Step 3: Calculate the distance between the ships at 6 PM.
Using the distance formula, we can find the distance between the two ships at 6 PM.
Distance = sqrt[(x2 - x1)^2 + (y2 - y1)^2]
Distance = sqrt[(-10 - 0)^2 + (132 - 0)^2]
Distance = sqrt[100 + 17424]
Distance ≈ sqrt(17524)
Distance ≈ 132.369 nautical miles
Step 4: Calculate the rate at which the distance between the ships is changing at 6 PM.
To find the rate at which the distance between the ships is changing, we can differentiate the distance equation with respect to time and evaluate it at 6 PM.
The rate of change of distance between the ships = d(Distance)/dt
Using the chain rule of differentiation,
d(Distance)/dt = [d(Distance)/dx] * [dx/dt] + [d(Distance)/dy] * [dy/dt]
Since dx/dt represents the westward velocity of ship A (18 knots) and dy/dt represents the northward velocity of ship B (22 knots), we can substitute these values.
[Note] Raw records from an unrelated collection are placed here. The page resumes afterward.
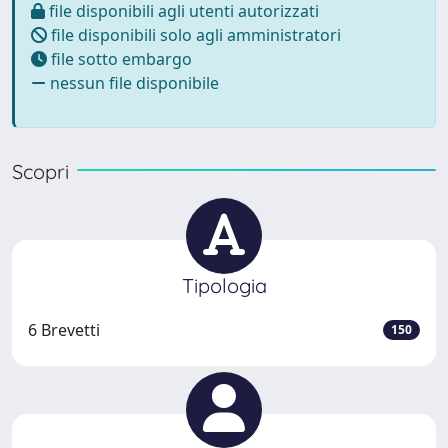
file disponibili agli utenti autorizzati
file disponibili solo agli amministratori
file sotto embargo
nessun file disponibile
Scopri
Tipologia
6 Brevetti
150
d(Distance)/dt = [d(Distance)/dx] * 18 + [d(Distance)/dy] * 22
To find the rates of change of distance with respect to x and y, we can differentiate the distance equation:
d(Distance)/dx = (x2 - x1) / Distance
d(Distance)/dy = (y2 - y1) / Distance
Substituting the values obtained earlier:
d(Distance)/dx = (-10 - 0) / 132.369 ≈ -0.075 nautical miles
d(Distance)/dy = (132 - 0) / 132.369 ≈ 1 nautical mile
Substituting the derived values:
d(Distance)/dt = (-0.075) * 18 + (1) * 22
d(Distance)/dt ≈ -1.35 + 22
d(Distance)/dt ≈ 20.65 knots
Therefore, the distance between the ships is changing at a rate of approximately 20.65 knots at 6 PM.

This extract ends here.